At Dockercon Europe 2018 held in Barcelona, Microsoft in collaboration with the Docker community announced Cloud Native Application Bundle (CNAB), which is an open-source, cloud-agnostic specification for packaging and running distributed applications.
Cloud Native Application Bundle (CNAB)
Cloud Native Application Bundle(CNAB) is the combined effort of Microsoft and the Docker community to provide a single all-in-one packaging format, which unifies management of multi-service, distributed applications across different toolchains. Docker is the first to implement CNAB for containerized applications.

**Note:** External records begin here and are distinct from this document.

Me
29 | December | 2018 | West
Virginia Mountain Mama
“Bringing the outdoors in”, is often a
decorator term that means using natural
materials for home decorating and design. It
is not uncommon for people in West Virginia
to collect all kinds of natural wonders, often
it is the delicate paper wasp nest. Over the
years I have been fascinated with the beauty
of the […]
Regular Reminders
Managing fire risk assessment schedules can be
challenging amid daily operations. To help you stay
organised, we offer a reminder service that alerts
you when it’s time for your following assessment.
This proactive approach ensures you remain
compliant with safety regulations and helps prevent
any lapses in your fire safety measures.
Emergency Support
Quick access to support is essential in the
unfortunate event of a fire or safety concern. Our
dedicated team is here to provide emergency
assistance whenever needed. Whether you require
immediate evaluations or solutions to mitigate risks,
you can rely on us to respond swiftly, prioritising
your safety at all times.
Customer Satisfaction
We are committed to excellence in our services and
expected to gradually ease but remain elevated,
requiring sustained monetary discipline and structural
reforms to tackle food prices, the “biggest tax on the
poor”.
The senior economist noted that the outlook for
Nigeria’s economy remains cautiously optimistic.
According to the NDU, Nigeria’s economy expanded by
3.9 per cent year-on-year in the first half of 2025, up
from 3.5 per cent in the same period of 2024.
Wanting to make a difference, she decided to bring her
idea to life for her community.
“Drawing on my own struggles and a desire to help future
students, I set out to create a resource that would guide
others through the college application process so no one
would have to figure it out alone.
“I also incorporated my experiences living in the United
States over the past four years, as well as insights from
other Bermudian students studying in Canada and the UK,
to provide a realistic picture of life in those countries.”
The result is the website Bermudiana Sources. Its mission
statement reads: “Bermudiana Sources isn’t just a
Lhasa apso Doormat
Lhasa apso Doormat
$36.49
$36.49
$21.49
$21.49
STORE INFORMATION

It plans to expand CNAB across the Docker platform to support new application development, deployment, and lifecycle management.
CNAB allows users to define resources that can be deployed to any combination of runtime environments and tooling including Docker Engine, Kubernetes, Helm, automation tools and cloud services.
Patrick Chanezon, technical staff at Docker Inc. writes, “Initially CNAB support will be released as part of our docker-app experimental tool for building, packaging and managing cloud-native applications. Docker lets you package CNAB bundles as Docker images, so you can distribute and share through Docker registry tools including Docker Hub and Docker Trusted Registry.”
Docker also plans to enable organizations to deploy and manage CNAB-based applications in Docker Enterprise soon.
Scott Johnston, Chief product officer at Docker, said, “this is not a Docker proprietary thing, this is not a Microsoft proprietary thing, it can take Compose files as inputs, it can take Helm charts as inputs, it can take Kubernetes YAML as inputs, it can take serverless artifacts as inputs.”
According to Microsoft, they partnered with Docker to solve issues with ISV (Independent Software Vendor) and enterprises including:
- To be able to describe their application as a single artifact, even when it is composed of a variety of cloud technologies
- Wanting to provision their applications without having to master dozens of tools
- They needed to manage lifecycle (particularly installation, upgrade, and deletion) of their applications
Added features that CNAB brings include:
- Manage discrete resources as a single logical unit that comprises an app.
- Use and define operational verbs for lifecycle management of an app
- Sign and digitally verify a bundle, even when the underlying technology doesn’t natively support it.
- Attest and digitally verify that the bundle has achieved that state to control how the bundle can be used.
- Enable the export of the bundle and all dependencies to reliably reproduce in another environment, including offline environments (IoT edge, air-gapped environments).
- Store bundles in repositories for remote installation.
According to a user review on Hacker News thread, “The goal with CNAB is to be able to version your application with all of its components and then ship that as one logical unit making it reproducible. The package format is flexible enough to let you use the tooling that you’re already using”.
Another user said, “CNAB makes reproducibility possible by providing unified lifecycle management, packaging, and distribution. Of course, if bundle authors don’t take care to work around problems with imperative logic, that’s a risk.”